WORK REQUEST: Print back each record unchanged, without pictures.
[DATA EXCERPTS]
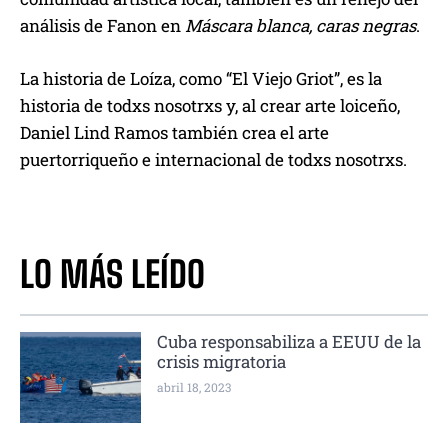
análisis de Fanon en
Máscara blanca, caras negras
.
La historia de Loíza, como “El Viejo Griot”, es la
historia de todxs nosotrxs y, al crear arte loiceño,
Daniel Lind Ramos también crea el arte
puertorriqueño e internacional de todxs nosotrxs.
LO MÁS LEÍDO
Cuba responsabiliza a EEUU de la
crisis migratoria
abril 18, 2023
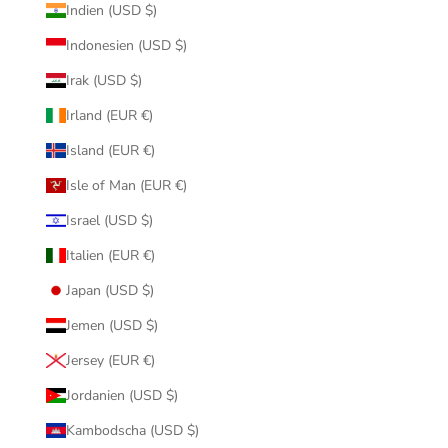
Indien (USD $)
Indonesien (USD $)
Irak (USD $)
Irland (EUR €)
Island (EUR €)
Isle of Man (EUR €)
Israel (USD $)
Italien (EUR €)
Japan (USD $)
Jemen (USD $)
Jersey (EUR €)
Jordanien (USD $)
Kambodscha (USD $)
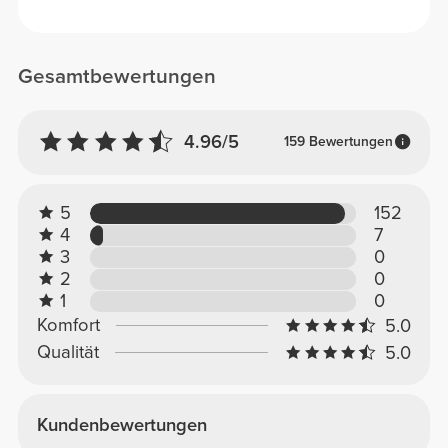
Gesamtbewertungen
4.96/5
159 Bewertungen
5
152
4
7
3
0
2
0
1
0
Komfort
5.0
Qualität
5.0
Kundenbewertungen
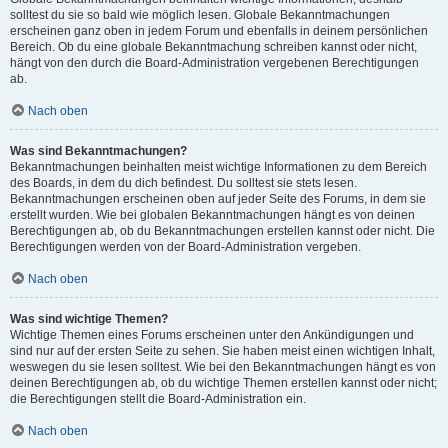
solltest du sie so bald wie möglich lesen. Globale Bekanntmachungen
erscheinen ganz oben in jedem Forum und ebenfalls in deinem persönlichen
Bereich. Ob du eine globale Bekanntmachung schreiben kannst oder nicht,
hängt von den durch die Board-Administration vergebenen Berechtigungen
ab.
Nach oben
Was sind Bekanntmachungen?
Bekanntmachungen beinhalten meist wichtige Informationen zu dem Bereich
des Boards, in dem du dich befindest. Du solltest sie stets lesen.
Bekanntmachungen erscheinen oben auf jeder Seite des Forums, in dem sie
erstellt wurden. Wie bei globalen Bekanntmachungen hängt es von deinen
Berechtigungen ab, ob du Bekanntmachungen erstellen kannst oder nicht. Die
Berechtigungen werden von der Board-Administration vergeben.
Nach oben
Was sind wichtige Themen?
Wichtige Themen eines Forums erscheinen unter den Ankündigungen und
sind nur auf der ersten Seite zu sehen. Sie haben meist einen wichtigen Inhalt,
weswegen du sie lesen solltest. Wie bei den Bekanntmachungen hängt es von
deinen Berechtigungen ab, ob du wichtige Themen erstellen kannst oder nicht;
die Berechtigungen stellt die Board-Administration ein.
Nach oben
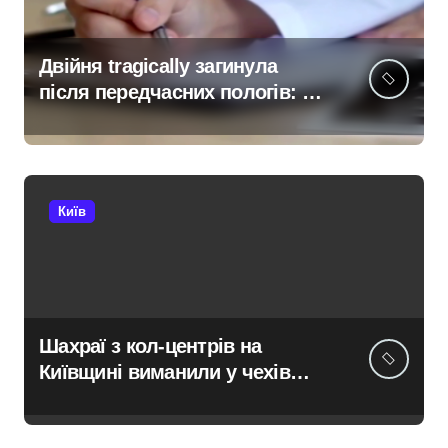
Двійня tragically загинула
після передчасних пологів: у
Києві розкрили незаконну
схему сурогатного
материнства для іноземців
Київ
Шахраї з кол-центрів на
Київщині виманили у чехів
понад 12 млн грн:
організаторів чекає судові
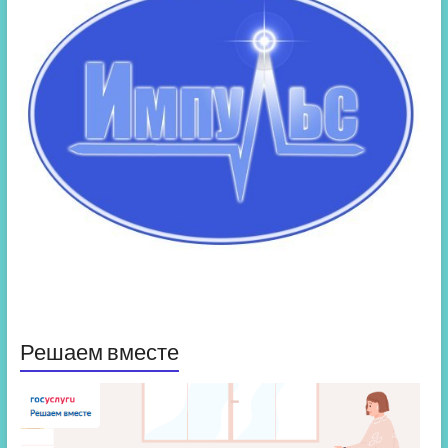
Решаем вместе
[/DATA EXCERPTS]
SOLUTION FOR THIS EXERCISE:
análisis de Fanon en
Máscara blanca, caras negras
.
La historia de Loíza, como “El Viejo Griot”, es la
historia de todxs nosotrxs y, al crear arte loiceño,
Daniel Lind Ramos también crea el arte
puertorriqueño e internacional de todxs nosotrxs.
LO MÁS LEÍDO
Cuba responsabiliza a EEUU de la
crisis migratoria
abril 18, 2023
Indien (USD $)
Indonesien (USD $)
Irak (USD $)
Irland (EUR €)
Island (EUR €)
Isle of Man (EUR €)
Israel (USD $)
Italien (EUR €)
Japan (USD $)
Jemen (USD $)
Jersey (EUR €)
Jordanien (USD $)
Kambodscha (USD $)
Gesamtbewertungen
4.96/5
159 Bewertungen
5
152
4
7
3
0
2
0
1
0
Komfort
5.0
Qualität
5.0
Kundenbewertungen
solltest du sie so bald wie möglich lesen. Globale Bekanntmachungen
erscheinen ganz oben in jedem Forum und ebenfalls in deinem persönlichen
Bereich. Ob du eine globale Bekanntmachung schreiben kannst oder nicht,
hängt von den durch die Board-Administration vergebenen Berechtigungen
ab.
Nach oben
Was sind Bekanntmachungen?
Bekanntmachungen beinhalten meist wichtige Informationen zu dem Bereich
des Boards, in dem du dich befindest. Du solltest sie stets lesen.
Bekanntmachungen erscheinen oben auf jeder Seite des Forums, in dem sie
erstellt wurden. Wie bei globalen Bekanntmachungen hängt es von deinen
Berechtigungen ab, ob du Bekanntmachungen erstellen kannst oder nicht. Die
Berechtigungen werden von der Board-Administration vergeben.
Nach oben
Was sind wichtige Themen?
Wichtige Themen eines Forums erscheinen unter den Ankündigungen und
sind nur auf der ersten Seite zu sehen. Sie haben meist einen wichtigen Inhalt,
weswegen du sie lesen solltest. Wie bei den Bekanntmachungen hängt es von
deinen Berechtigungen ab, ob du wichtige Themen erstellen kannst oder nicht;
die Berechtigungen stellt die Board-Administration ein.
Nach oben
Двійня tragically загинула
після передчасних пологів: у
Києві розкрили незаконну
схему сурогатного
материнства для іноземців
Київ
Шахраї з кол-центрів на
Київщині виманили у чехів
понад 12 млн грн:
організаторів чекає судові
Решаем вместе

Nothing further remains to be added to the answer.